(INPUT RECORDS Opens)

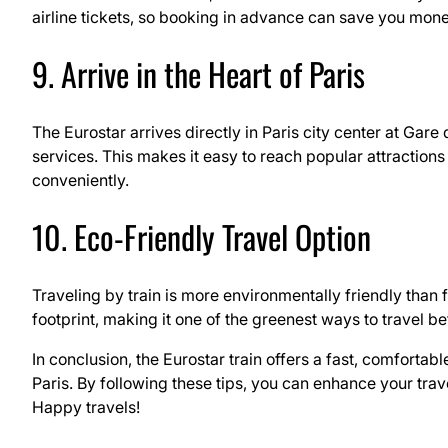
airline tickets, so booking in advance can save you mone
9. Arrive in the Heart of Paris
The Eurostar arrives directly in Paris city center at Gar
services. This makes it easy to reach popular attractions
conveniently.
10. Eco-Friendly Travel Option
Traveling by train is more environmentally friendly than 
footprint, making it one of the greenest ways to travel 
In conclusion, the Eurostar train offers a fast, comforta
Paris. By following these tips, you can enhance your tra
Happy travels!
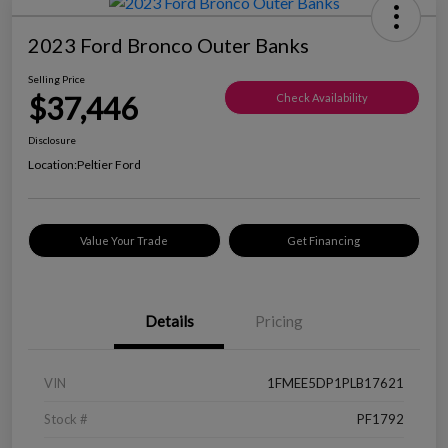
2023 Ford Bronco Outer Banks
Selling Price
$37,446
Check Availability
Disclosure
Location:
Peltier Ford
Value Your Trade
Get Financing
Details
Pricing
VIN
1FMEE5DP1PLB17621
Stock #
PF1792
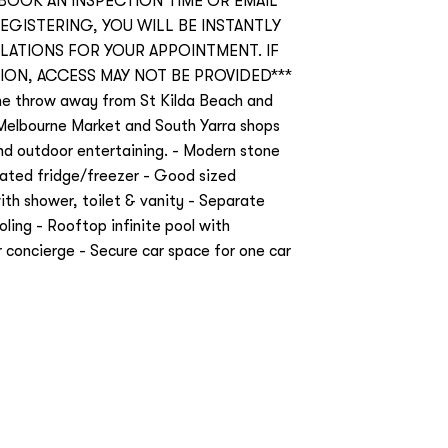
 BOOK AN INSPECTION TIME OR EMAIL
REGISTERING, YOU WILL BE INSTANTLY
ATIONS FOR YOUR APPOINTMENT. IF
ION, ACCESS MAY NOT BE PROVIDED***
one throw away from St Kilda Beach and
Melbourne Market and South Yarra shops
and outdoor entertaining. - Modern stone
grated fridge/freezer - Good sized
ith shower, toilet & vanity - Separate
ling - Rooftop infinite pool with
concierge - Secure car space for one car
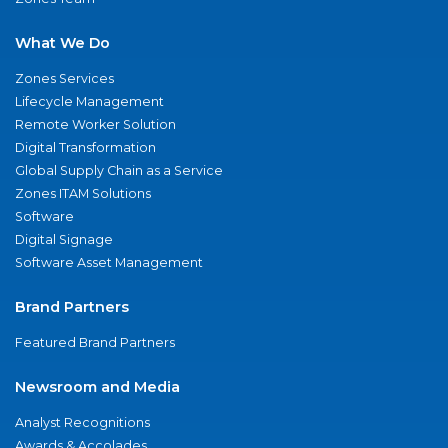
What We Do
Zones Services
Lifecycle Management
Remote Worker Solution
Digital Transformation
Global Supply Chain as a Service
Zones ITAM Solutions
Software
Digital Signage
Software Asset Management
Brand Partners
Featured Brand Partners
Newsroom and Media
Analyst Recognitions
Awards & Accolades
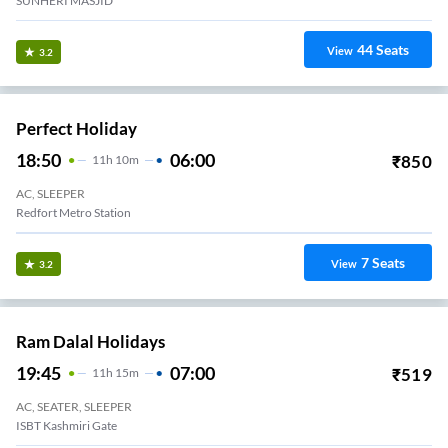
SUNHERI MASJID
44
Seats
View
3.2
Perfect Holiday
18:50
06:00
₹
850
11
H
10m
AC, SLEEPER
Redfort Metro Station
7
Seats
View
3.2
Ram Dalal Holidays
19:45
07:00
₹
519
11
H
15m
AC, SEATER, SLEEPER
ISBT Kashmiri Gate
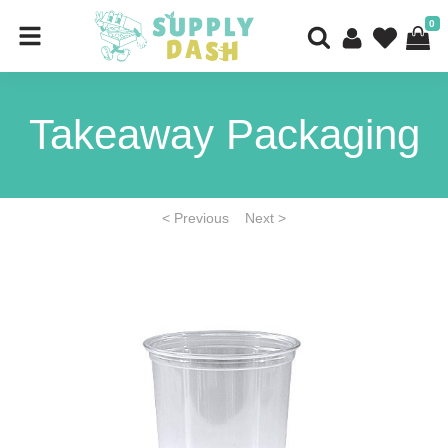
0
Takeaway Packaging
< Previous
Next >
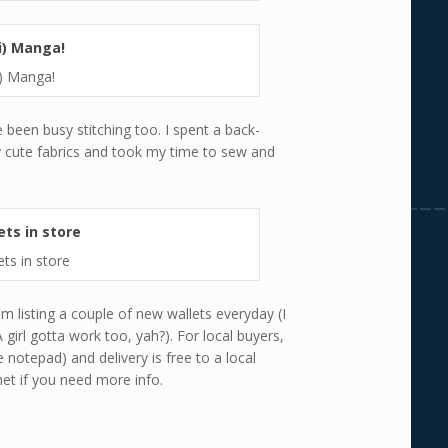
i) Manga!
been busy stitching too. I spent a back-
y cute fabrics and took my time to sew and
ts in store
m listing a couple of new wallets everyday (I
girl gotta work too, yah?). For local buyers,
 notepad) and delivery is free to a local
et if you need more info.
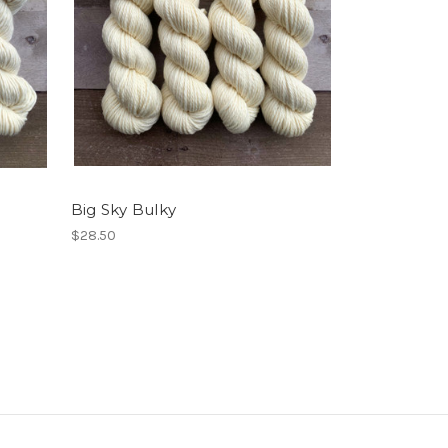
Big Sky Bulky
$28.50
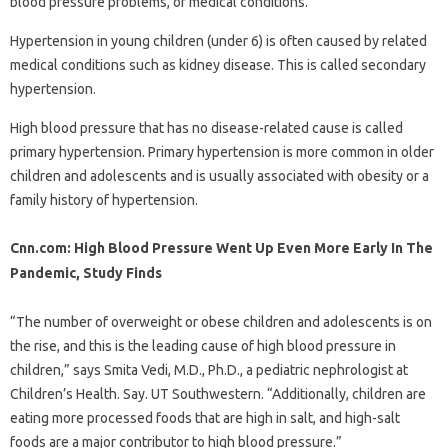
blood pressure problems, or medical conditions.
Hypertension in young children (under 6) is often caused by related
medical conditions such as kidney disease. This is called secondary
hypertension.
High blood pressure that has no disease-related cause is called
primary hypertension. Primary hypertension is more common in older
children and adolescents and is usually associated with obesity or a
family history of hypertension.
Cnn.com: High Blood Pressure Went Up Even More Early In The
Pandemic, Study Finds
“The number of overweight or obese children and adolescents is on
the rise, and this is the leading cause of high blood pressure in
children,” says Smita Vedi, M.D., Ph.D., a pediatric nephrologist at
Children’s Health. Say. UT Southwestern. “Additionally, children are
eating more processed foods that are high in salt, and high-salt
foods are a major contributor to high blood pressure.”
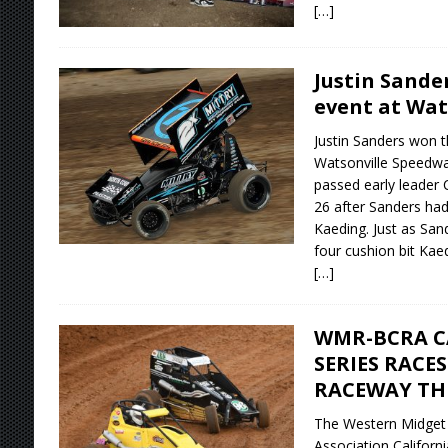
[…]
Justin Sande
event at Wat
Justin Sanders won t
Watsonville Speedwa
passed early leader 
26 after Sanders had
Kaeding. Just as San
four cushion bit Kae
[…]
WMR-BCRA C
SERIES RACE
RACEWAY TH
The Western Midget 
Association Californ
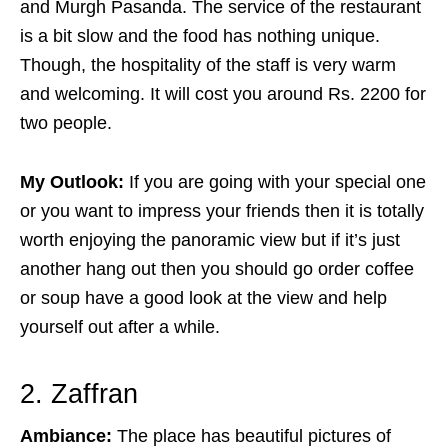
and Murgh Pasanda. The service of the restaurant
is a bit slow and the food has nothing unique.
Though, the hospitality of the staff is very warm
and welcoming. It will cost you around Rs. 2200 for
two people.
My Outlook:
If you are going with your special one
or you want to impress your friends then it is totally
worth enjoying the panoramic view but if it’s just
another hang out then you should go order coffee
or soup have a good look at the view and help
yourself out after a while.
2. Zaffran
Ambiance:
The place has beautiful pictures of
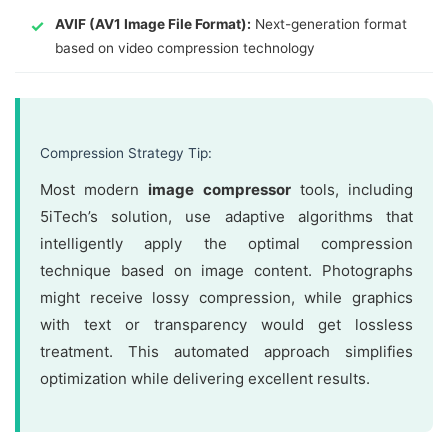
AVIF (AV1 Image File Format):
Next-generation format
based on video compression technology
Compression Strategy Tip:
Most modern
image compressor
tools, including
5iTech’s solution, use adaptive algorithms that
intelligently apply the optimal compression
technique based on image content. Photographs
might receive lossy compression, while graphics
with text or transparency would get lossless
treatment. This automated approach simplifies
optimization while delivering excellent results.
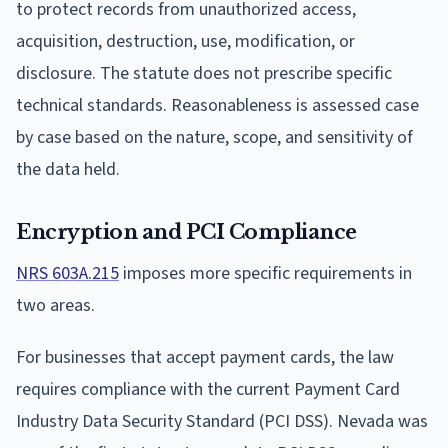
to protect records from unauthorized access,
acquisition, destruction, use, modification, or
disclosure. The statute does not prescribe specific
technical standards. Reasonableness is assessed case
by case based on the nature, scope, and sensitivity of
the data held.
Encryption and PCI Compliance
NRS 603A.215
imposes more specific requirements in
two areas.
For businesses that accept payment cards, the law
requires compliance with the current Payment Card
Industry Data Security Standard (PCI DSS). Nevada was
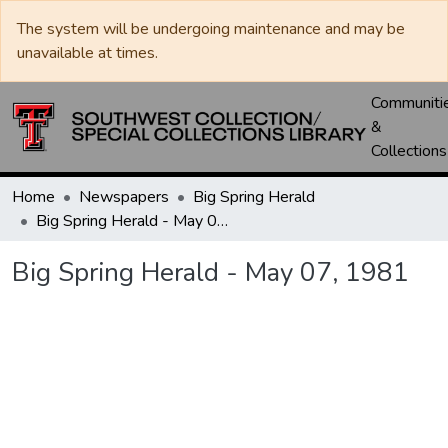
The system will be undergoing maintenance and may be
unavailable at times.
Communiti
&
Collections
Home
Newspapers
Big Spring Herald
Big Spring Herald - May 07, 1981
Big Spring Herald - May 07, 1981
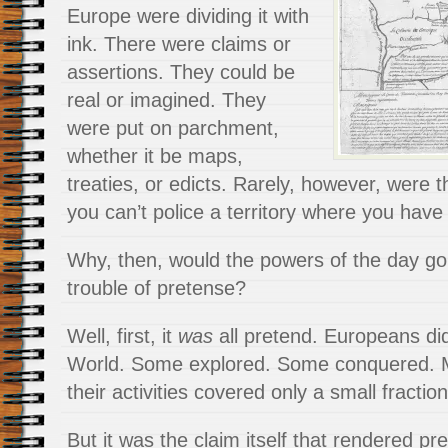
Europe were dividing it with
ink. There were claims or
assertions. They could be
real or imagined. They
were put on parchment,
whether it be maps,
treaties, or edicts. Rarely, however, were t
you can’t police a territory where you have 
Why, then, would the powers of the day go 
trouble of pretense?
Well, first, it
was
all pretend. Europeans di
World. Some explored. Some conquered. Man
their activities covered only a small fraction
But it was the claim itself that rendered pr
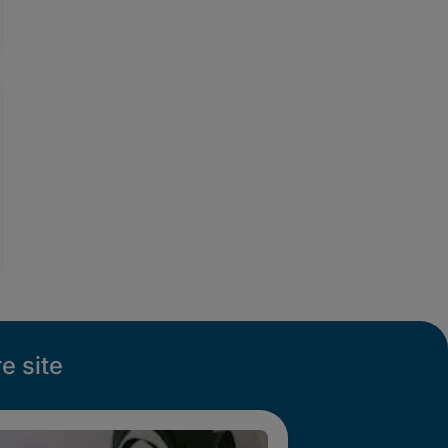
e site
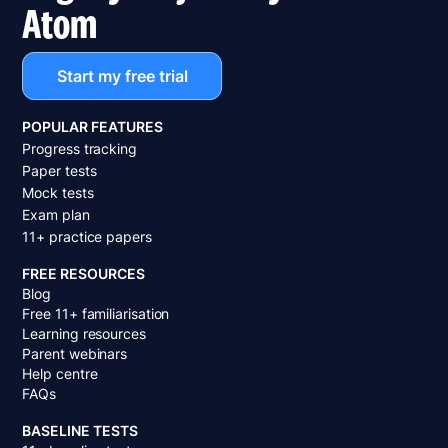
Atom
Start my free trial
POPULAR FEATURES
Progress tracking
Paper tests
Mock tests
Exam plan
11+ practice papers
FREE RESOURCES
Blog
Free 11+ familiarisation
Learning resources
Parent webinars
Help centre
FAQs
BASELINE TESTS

(INPUT RECORDS Closes)

EXERCISE GOAL:
Repeat, without pictures, exactly the lines of the data above from the one containing "ATIONS FOR YOUR APPOINTMENT. IF" through the one containing "and Murgh Pasanda.", including both and adding nothing.

WRITTEN RESPONSE:
ATIONS FOR YOUR APPOINTMENT. IF
ION, ACCESS MAY NOT BE PROVIDED***
one throw away from St Kilda Beach and
Melbourne Market and South Yarra shops
and outdoor entertaining. - Modern stone
grated fridge/freezer - Good sized
ith shower, toilet & vanity - Separate
ling - Rooftop infinite pool with
concierge - Secure car space for one car
What We Do
Zones Services
Lifecycle Management
Remote Worker Solution
Digital Transformation
Global Supply Chain as a Service
Zones ITAM Solutions
Software
Digital Signage
Software Asset Management
Brand Partners
Featured Brand Partners
Newsroom and Media
Analyst Recognitions
Awards & Accolades
SUNHERI MASJID
44
Seats
View
3.2
Perfect Holiday
18:50
06:00
₹
850
11
H
10m
AC, SLEEPER
Redfort Metro Station
7
Seats
View
3.2
Ram Dalal Holidays
19:45
07:00
₹
519
11
H
15m
AC, SEATER, SLEEPER
ISBT Kashmiri Gate
0
Takeaway Packaging
< Previous
Next >
i) Manga!
been busy stitching too. I spent a back-
y cute fabrics and took my time to sew and
ts in store
m listing a couple of new wallets everyday (I
girl gotta work too, yah?). For local buyers,
 notepad) and delivery is free to a local
et if you need more info.
Big Sky Bulky
$28.50
blood pressure problems, or medical conditions.
Hypertension in young children (under 6) is often caused by related
medical conditions such as kidney disease. This is called secondary
hypertension.
High blood pressure that has no disease-related cause is called
primary hypertension. Primary hypertension is more common in older
children and adolescents and is usually associated with obesity or a
family history of hypertension.
Cnn.com: High Blood Pressure Went Up Even More Early In The
Pandemic, Study Finds
“The number of overweight or obese children and adolescents is on
the rise, and this is the leading cause of high blood pressure in
children,” says Smita Vedi, M.D., Ph.D., a pediatric nephrologist at
Children’s Health. Say. UT Southwestern. “Additionally, children are
eating more processed foods that are high in salt, and high-salt
foods are a major contributor to high blood pressure.”
[…]
Justin Sande
event at Wat
Justin Sanders won t
Watsonville Speedwa
passed early leader 
26 after Sanders had
Kaeding. Just as San
four cushion bit Kae
[…]
WMR-BCRA C
SERIES RACE
RACEWAY TH
The Western Midget 
Association Californ
and Murgh Pasanda. The service of the restaurant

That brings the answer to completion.